Monday, November 14, 2011
Descending Into Hell
I donned my riding gear, threw a leg over the 'Strom, and hopped on the One-Oh-Seven heading back towards Dee See. My destination was about 45 minutes away, at a local hospital, where one of the members of my former congregation has been for the last month.
This is, let me note, not my job anymore. I know this. I do. But that isn't really what matters, not ultimately.
He never really quite fit in at my old church. He was an older man, big and vigorous and musical, but could be completely oblivious to others. He also had an unfortunate semi-adolescent forwardness around women, one that required me, with others, to sit on him a little bit. But my talks with him, which were frank and direct, both yielded a cessation in behavior and a knowledge on his part that I was looking out for his well-being spiritually.
He never married. He has no kids. His relationship to his family was, where it existed, only marginally functional. His approach to finances was not wise. And his health, over the last year, began to collapse, in that cascading way that bodes ill for life.

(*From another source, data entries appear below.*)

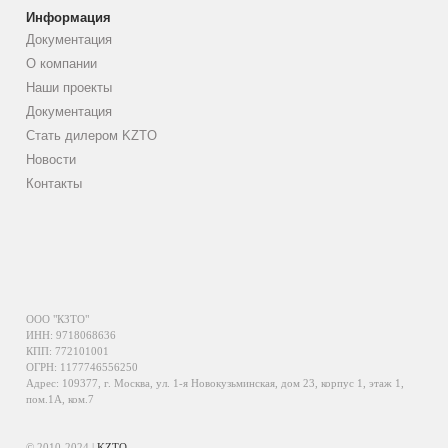
Информация
Документация
О компании
Наши проекты
Документация
Стать дилером KZTO
Новости
Контакты
ООО "КЗТО"
ИНН: 9718068636
КПП: 772101001
ОГРН: 1177746556250
Адрес: 109377, г. Москва, ул. 1-я Новокузьминская, дом 23, корпус 1, этаж 1,
пом.1А, ком.7
© 2010-2024 |
KZTO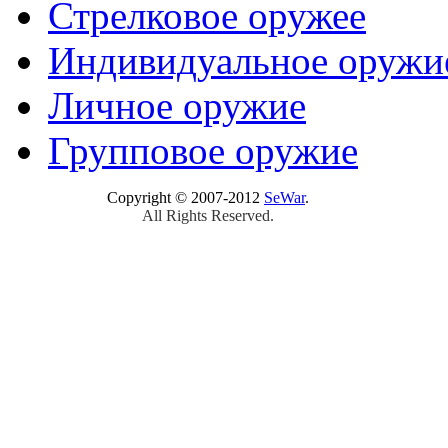
Стрелковое оружее
Индивидуальное оружи
Личное оружие
Групповое оружие
Copyright © 2007-2012
SeWar
.
All Rights Reserved.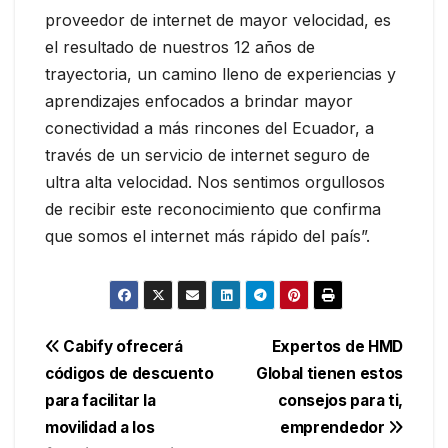
proveedor de internet de mayor velocidad, es
el resultado de nuestros 12 años de
trayectoria, un camino lleno de experiencias y
aprendizajes enfocados a brindar mayor
conectividad a más rincones del Ecuador, a
través de un servicio de internet seguro de
ultra alta velocidad. Nos sentimos orgullosos
de recibir este reconocimiento que confirma
que somos el internet más rápido del país”.
Navegación
Cabify ofrecerá
Expertos de HMD
códigos de descuento
Global tienen estos
de
para facilitar la
consejos para ti,
entradas
movilidad a los
emprendedor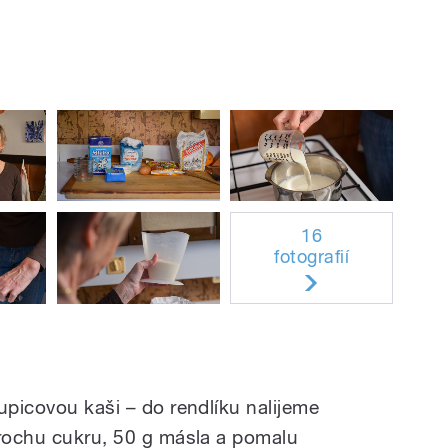
16
fotografií
upicovou kaši – do rendlíku nalijeme
trochu cukru, 50 g másla a pomalu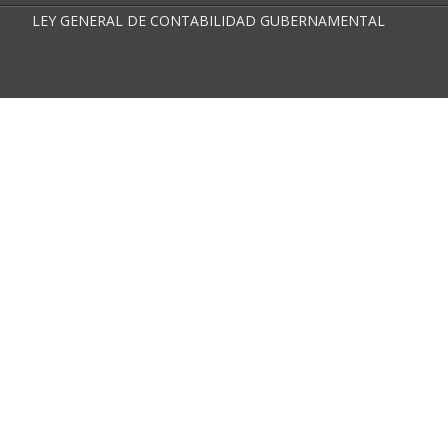
LEY GENERAL DE CONTABILIDAD GUBERNAMENTAL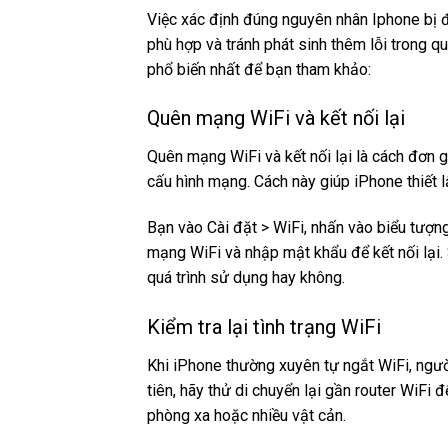
Việc xác định đúng nguyên nhân Iphone bị 
phù hợp và tránh phát sinh thêm lỗi trong 
phổ biến nhất để bạn tham khảo:
Quên mạng WiFi và kết nối lại
Quên mạng WiFi và kết nối lại là cách đơn g
cấu hình mạng. Cách này giúp iPhone thiết lậ
Bạn vào Cài đặt > WiFi, nhấn vào biểu tượn
mạng WiFi và nhập mật khẩu để kết nối lại. 
quá trình sử dụng hay không.
Kiểm tra lại tình trạng WiFi
Khi iPhone thường xuyên tự ngắt WiFi, ngư
tiên, hãy thử di chuyển lại gần router WiFi
phòng xa hoặc nhiều vật cản.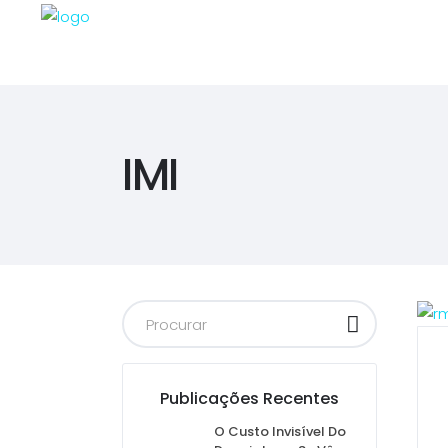
IMI
Publicações Recentes
O Custo Invisível Do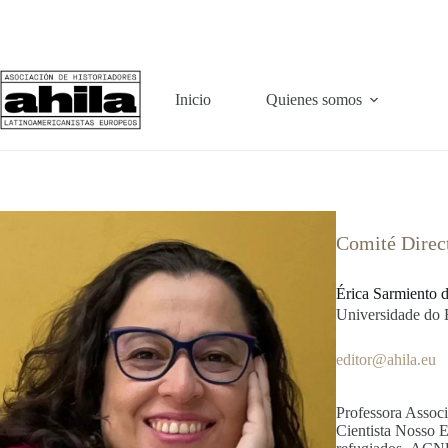
Saltar
al
contenido
Inicio
Quienes somos
Comité Direc
Érica Sarmiento d
Universidade do 
editor@ahila.eu
Professora Assoc
Cientista Nosso 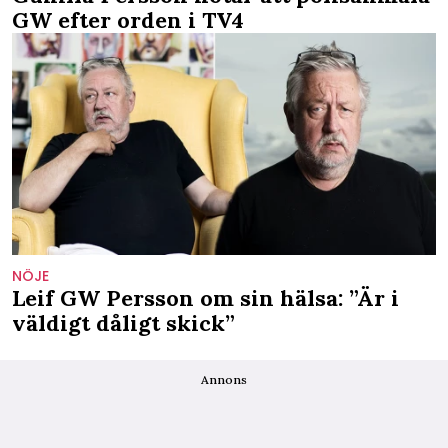
GW efter orden i TV4
NÖJE
Leif GW Persson om sin hälsa: ”Är i
väldigt dåligt skick”
Annons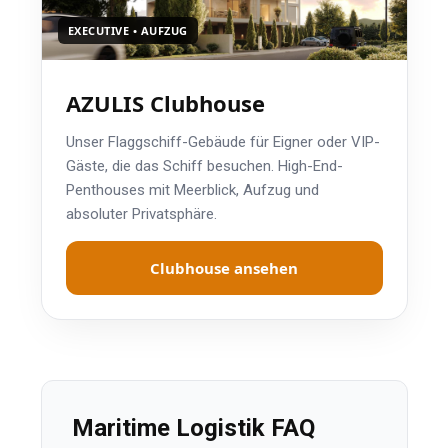
EXECUTIVE • AUFZUG
AZULIS Clubhouse
Unser Flaggschiff-Gebäude für Eigner oder VIP-
Gäste, die das Schiff besuchen. High-End-
Penthouses mit Meerblick, Aufzug und
absoluter Privatsphäre.
Clubhouse ansehen
Maritime Logistik FAQ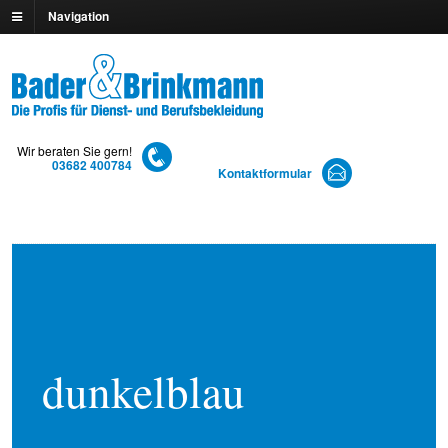
Navigation
Wir beraten Sie gern!
03682 400784
Kontaktformular
dunkelblau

It was never quite clear what his diagnosis was, or, at least, he was never clear on it. Weakness begat weakness, and his life spiraled downward into hospitalization, being sent home, and then being re-hospitalized, after which he'd be sent home again, too weak to care for himself. His home descended into squalor. I'd visit, and even though there were provisions for in home care, he'd have not eaten in days.
He had a stroke just after I moved on from my Bethesda church, and I'd visited him. Then the word came that people thought...thought...he was in a coma following a surgery. No-one was quite sure.
So of course, I had to visit. Not because I was his pastor, but because I am the only person who visits him. I got the hospital to confirm that he was there. No other information provided, of course, HIPAA be damned to the hell it inadvertently creates.
I wish he'd been in a coma.
He was, instead, intubated. He was also being fed through a tube. He was catheterized. And he was, despite being too weak to move his arms and unable to speak because of the breathing tube, aware, and in considerable discomfort.
I struggled to find a way to communicate. My ability to lip-read is marginal, and as he tried futilely to speak, I ascertained that wasn't going to work. A few simple questions indicated that no-one had been to see him for a while. I talked for a little bit myself, spinning a simple wordspell of calm, of a beautiful fall and bright crisp days and little country churches that sang the old, old songs. That helped, for a moment or two.
But he again grew agitated, and asked for the writing pad that the nurses had tried to use to reach him. I saw it covered with meaningless chicken scratches. He tried, he really did, to write. But he couldn't. He was simply too weak.
I simply could not understand him. I tried to get him to sound out the letters of what he was trying to tell me. After a minute, only one word: AGENDA.
Is that what you mean, I asked. He nodded. This was what he meant to say. I am still not quite sure what that means.
He began to mouth things animatedly, but I couldn't get most of what he was saying.
Before I left him, I held his hand, and we prayed together. It seemed to help him a bit, and there was little else I could do.
I could not ask after his prognosis at the nurses station, because they are legally mandated not to tell me anything. I could not ask the doctors what the goal of their treatment regimen was, of whether they thought that the tubes and the indignity served any ultimate purpose other than sustaining the organic process of human suffering. I could not ask their agenda.
Though I was his pastor, and am still his friend and his brother in Christ, and he is otherwise alone in the world, that means very little in the American medical system and the laws that now govern it.
HIPAA does not recognize those things as valid categories.
I wonder just how many more souls like him there are, hidden away in the great warehouses for the broken and the alone we have created.